Dengan menaiki angkutan kota, kami sampai di Taman Prasasti. Sesungguhnya ini adalah makam orang-orang Belanda. Untuk masuk, kami dikenakan tiket sebesar Rp 5.000,- . Bising suara mesin potong menyambut kami. Taman Prasasti sedang dipugar. Beberapa patung tergeletak di jalan setapak. Beberapa lainnya masih utuh berdiri. Apa yang bisa dinikmati di sini? Nama-nama yang tertulis di nisan tidak ada yang kukenal. Hanya satu tujuanku kala itu. Aku penasaran dengan makam Maria Magdalena. Aku menemukan namanya di buku. Ia lahir dan tumbuh besar di Indonesia, dan termasuk orang penting di zamannya. Namun sayang, makam Maria Magdalena yang terletak dalam satu bangunan rumah tidak bisa kulihat karena rumah tersebut dalam kondisi terkunci. Jadi, hari itu aku hanya memutari jalan setapak, menengok rupa-rupa nisan dengan berbagai bentuk. Di salah satu sisi, dua orang fotografer asyik memotreti patung-patung, sementara di pojok lainnya, serombongan muda-mudi asyik bergaya di depan kamera, berfoto di antara jejeran patung penanda makam.

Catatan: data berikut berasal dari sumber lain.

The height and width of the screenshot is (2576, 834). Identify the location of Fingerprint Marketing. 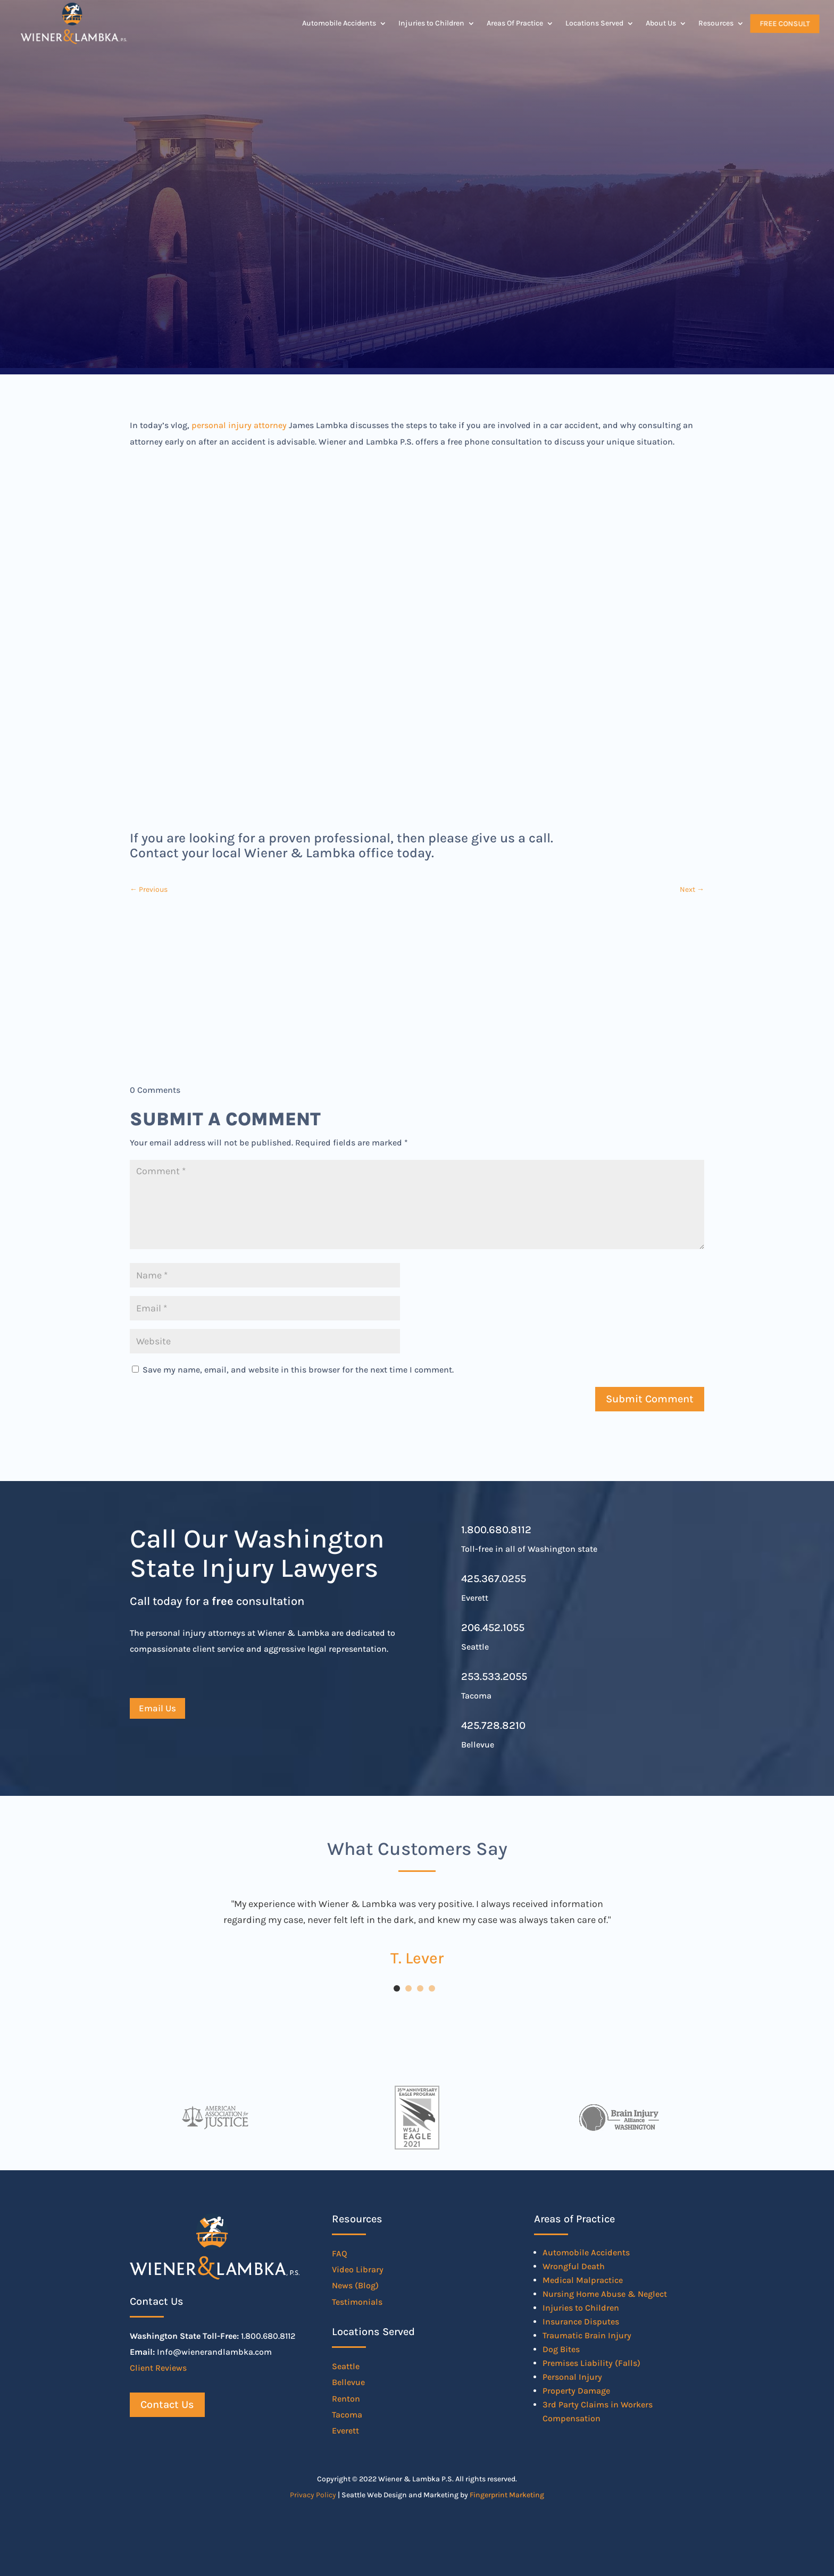
(507, 2494).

Aku dan Bang Rama melangkah keluar. Hari sudah semakin siang, tandanya sisa waktuku hanya sekitar satu jam lagi. Jam 13.00 nanti, aku akan menjemput mamah dan adikku di Stasiun Gambir, kemudian bersama mereka, aku akan melanjutkan perjalanan menuju Kota Depok. Aku memilih naik kereta menuju Stasiun Juanda dan berjalan kaki ke Gambir. Namun ketika bertanya ke Bapak Tukang Parkir, aku diberi tahu bahwa Monumen Nasional (Monas) tidak jauh dari Taman Prasasti. Artinya, Gambirpun tidak jauh.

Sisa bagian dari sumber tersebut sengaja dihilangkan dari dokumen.